When examined, she had several classical features of Cushing’s, including obesity around her midsection, facial redness, easy skin bruising, and loss of muscle mass and muscle weakness.
The overnight dexamethasone suppression test (ODST) failed to lower her blood cortisol levels to less than 1.8 micrograms per deciliter (mcg/dL), suggesting the presence of Cushing’s syndrome. The ODST measures blood cortisol levels in the morning after patients take dexamethasone, a corticosteroid that normally suppresses cortisol production.
Her 24-hour urinary-free cortisol (UFC) levels also were high at 728.9 mcg/day, and far above the normal range (36–137 mcg/day). But her ACTH levels were very low (under 1.0 picograms/mL, with normal range being less than 63.3 pg/mL). These results were consistent with ACTH-independent Cushing’s syndrome.
A computed tomography (CT) scan of her adrenal glands revealed a 25 mm (almost 1-inch) lesion in her left adrenal gland. Her doctors surgically removed the left adrenal gland and she started cortisol-replacement therapy with hydrocortisone.

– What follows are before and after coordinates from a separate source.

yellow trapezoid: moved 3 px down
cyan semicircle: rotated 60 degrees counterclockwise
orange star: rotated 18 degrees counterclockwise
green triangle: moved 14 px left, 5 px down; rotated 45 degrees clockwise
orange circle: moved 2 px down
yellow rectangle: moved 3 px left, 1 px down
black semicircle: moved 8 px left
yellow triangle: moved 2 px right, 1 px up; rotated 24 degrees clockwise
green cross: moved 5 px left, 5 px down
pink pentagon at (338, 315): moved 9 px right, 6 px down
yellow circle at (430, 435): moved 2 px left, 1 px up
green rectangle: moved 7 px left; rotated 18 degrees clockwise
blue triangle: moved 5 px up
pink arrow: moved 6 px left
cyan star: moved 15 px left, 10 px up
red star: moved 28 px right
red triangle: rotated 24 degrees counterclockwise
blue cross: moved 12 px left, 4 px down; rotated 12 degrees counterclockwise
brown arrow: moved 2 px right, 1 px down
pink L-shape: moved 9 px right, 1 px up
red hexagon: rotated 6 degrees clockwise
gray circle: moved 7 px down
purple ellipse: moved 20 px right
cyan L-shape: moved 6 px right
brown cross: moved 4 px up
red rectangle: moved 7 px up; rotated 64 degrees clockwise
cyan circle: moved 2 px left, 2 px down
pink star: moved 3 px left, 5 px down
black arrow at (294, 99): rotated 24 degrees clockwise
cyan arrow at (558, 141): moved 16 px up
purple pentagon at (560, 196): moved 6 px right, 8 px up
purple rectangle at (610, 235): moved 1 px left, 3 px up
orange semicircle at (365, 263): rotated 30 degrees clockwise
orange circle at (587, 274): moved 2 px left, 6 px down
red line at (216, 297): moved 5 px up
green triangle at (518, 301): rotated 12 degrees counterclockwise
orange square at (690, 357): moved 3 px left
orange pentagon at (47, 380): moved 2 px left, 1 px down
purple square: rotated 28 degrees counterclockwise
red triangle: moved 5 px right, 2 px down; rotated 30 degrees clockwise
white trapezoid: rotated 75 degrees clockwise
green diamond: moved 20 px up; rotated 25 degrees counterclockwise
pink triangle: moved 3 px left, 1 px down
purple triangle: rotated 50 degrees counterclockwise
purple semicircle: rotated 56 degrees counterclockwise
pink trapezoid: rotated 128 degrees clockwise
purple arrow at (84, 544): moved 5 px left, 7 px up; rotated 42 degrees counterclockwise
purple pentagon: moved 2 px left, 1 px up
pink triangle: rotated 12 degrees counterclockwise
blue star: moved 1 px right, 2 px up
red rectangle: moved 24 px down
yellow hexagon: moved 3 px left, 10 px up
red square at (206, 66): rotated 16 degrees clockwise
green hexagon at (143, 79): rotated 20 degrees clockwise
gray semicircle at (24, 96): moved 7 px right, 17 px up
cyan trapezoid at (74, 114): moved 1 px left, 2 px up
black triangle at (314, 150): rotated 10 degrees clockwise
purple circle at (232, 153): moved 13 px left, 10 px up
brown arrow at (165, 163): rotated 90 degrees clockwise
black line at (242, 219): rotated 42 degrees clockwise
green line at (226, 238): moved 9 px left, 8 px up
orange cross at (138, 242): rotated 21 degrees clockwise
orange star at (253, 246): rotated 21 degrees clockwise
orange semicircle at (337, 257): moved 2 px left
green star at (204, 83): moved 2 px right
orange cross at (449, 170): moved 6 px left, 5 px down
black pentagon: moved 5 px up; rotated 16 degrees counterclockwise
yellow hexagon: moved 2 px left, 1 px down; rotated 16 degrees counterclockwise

Three months after surgery, her blood pressure returned to a normal range and her menstrual cycles had resumed. Her UFC values also normalized (37.4 mcg/day).
Further tests showed the patient had osteoporosis and osteopenia, two conditions that cause bones to become weak and brittle. To reduce the risk of fractures, she was started on alendronate (70 mg/day) and cholecalciferol (600 international units daily).
After 10 months, an ACTH stimulation test, which measures how well the adrenal glands respond to ACTH, showed she had adrenal insufficiency. Since her remaining adrenal gland was still not working normally, her doctors postponed taking her off hydrocortisone.
However, during this period, she lost 9 kg (about 20 pounds.), her blood pressure returned to normal, and she entered in remission from Cushing’s.
Researchers noted that an earlier diagnosis of Cushing’s syndrome and identification of femoral avascular necrosis could have prevented the patient from needing hip surgery at such a young age. They also speculated high levels of cortisol might have contributed to her DVT.
“As this presentation is rare, our case reinforces the importance of a high index of suspicion and early recognition of [Cushing’s syndrome] atypical features, in order to avoid complications and delay in treatment of [Cushing’s syndrome],” the researchers wrote.
The team also noted that further research is needed to investigate why avascular necrosis develops in some patients with Cushing’s syndrome.